The first step is to find the classes that the program needs. This is more difficult than identifying the primary function of a program. You cannot simply perform a procedural decomposition of the problem, take the resulting structure types or data structures, and make them into classes. Your classes must be the central, active entities in your program.
One technique for identifying classes is to write a description of the program's purpose, list all the nouns that appear in the description, and choose your classes from that list. This is a simplistic approach whose success depends on how well the original description is written, but it can help give you ideas if you are new to object-oriented design.
It's easiest to identify classes for a program that models physical objects. For example, if your program handles airline seating reservations, you will probably need an Airplane class and a Passenger class. If your program is an operating system, a Device class for representing disk drives and printers is a likely candidate class.
However, many programs don't model physical entities. For these situations, you must identify the conceptual entities that the program manipulates. Sometimes these are readily identifiable: a Rectangle class and a Circle class are obvious candidates for a graphic drawing program. In other cases, these are not as easy to visualize. For example, a compiler might need a SyntaxTree class, and an operating system might need a Process class.
Less obvious candidates for classes are events (things that happen to an object) and interactions (things that happen between objects). For example, a Transaction class could represent things like loans, deposits, or funds transfers in a bank program. A Command class could represent actions performed by the user in a program.
You may see possible hierarchies for your classes. If you've identified BinaryFile and TextFile as candidate classes, you might derive them from a base class called File. However, it is not always obvious when a hierarchy is appropriate. For instance, a bank program could use a single Transaction class, or it could use separate Loan, Deposit, and Transfer classes derived from Transaction. As with the classes themselves, any hierarchies identified at this stage are simply candidates to be refined or discarded later in the design process.
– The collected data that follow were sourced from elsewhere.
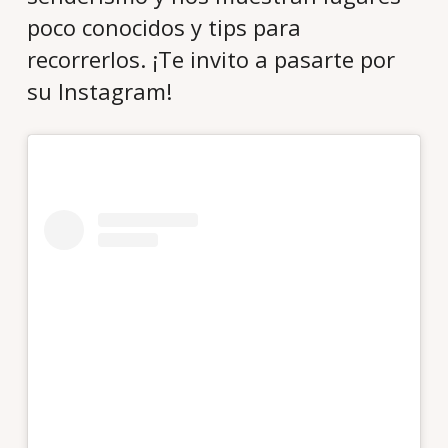
poco conocidos y tips para
recorrerlos. ¡Te invito a pasarte por
su Instagram!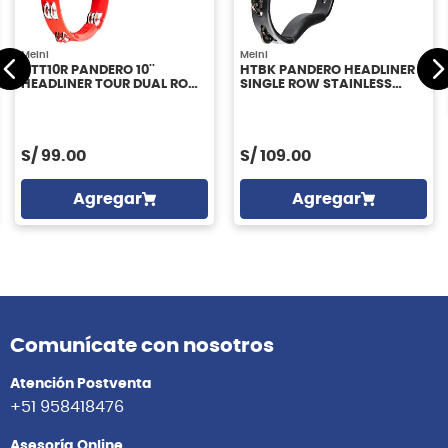
Meinl
Meinl
HTT10R PANDERO 10''
HTBK PANDERO HEADLINER
HEADLINER TOUR DUAL ROW
SINGLE ROW STAINLESS
STAINLESS STEEL JINGLES
STEEL JIGGLES MEINL
MEINL
S/
99.00
S/
109.00
Agregar
Agregar
Comunícate con nosotros
Atención Postventa
+51 958418476
Asesoría Online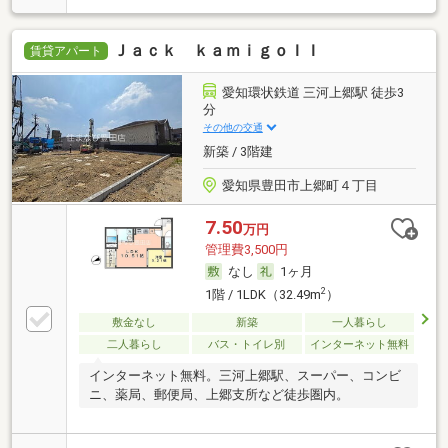
Ｊａｃｋ ｋａｍｉｇｏＩＩ
賃貸アパート
愛知環状鉄道 三河上郷駅 徒歩3
分
その他の交通
新築 / 3階建
愛知県豊田市上郷町４丁目
7.50
万円
管理費3,500円
なし
1ヶ月
2
1階 / 1LDK（32.49m
）
敷金なし
新築
一人暮らし
二人暮らし
バス・トイレ別
インターネット無料
インターネット無料。三河上郷駅、スーパー、コンビ
ニ、薬局、郵便局、上郷支所など徒歩圏内。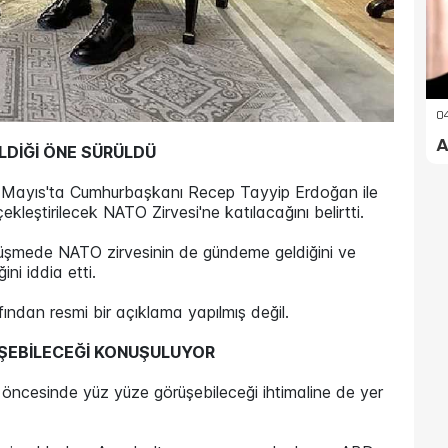
04
A
DİĞİ ÖNE SÜRÜLDÜ
0 Mayıs'ta Cumhurbaşkanı Recep Tayyip Erdoğan ile
leştirilecek NATO Zirvesi'ne katılacağını belirtti.
üşmede NATO zirvesinin de gündeme geldiğini ve
ini iddia etti.
ından resmi bir açıklama yapılmış değil.
RÜŞEBİLECEĞİ KONUŞULUYOR
öncesinde yüz yüze görüşebileceği ihtimaline de yer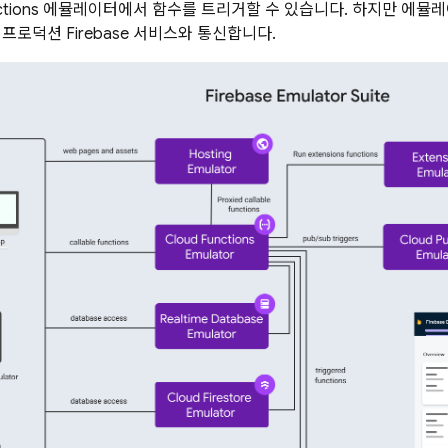
tions
에뮬레이터에서 함수를 트리거할 수 있습니다. 하지만 에뮬레
프로덕션 Firebase 서비스와 통신합니다.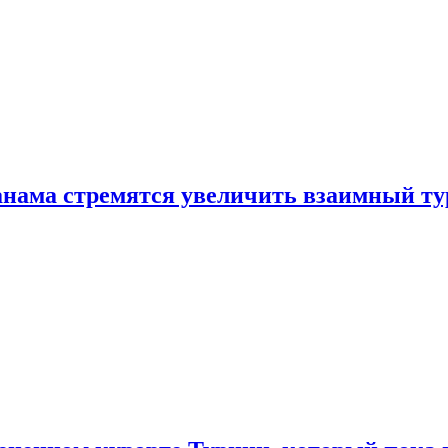
нама стремятся увеличить взаимный ту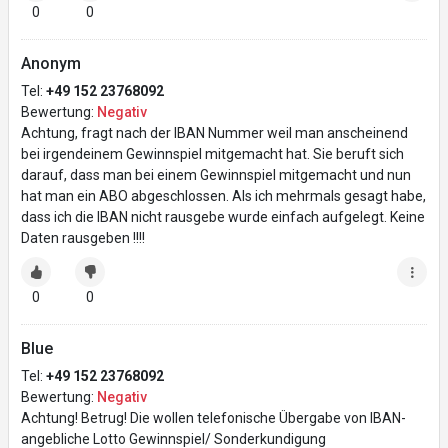
0
0
Anonym
Tel:
+49 152 23768092
Bewertung:
Negativ
Achtung, fragt nach der IBAN Nummer weil man anscheinend
bei irgendeinem Gewinnspiel mitgemacht hat. Sie beruft sich
darauf, dass man bei einem Gewinnspiel mitgemacht und nun
hat man ein ABO abgeschlossen. Als ich mehrmals gesagt habe,
dass ich die IBAN nicht rausgebe wurde einfach aufgelegt. Keine
Daten rausgeben !!!!
0
0
Blue
Tel:
+49 152 23768092
Bewertung:
Negativ
Achtung! Betrug! Die wollen telefonische Übergabe von IBAN-
angebliche Lotto Gewinnspiel/ Sonderkundigung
All of the above candidate classes are meant to model elements in the problem you're trying to solve. Your program may also need another category of candidate classes: those that can be used to implement the other classes you've found. For instance, you may have identified a class that can be implemented using the SortedList class that you previously wrote. In that case, SortedList becomes a candidate class, even if your program description didn't explicitly mention sorted lists. In general, it is too early to think about how each class should be implemented, but it is appropriate to find ways to build classes using existing class libraries.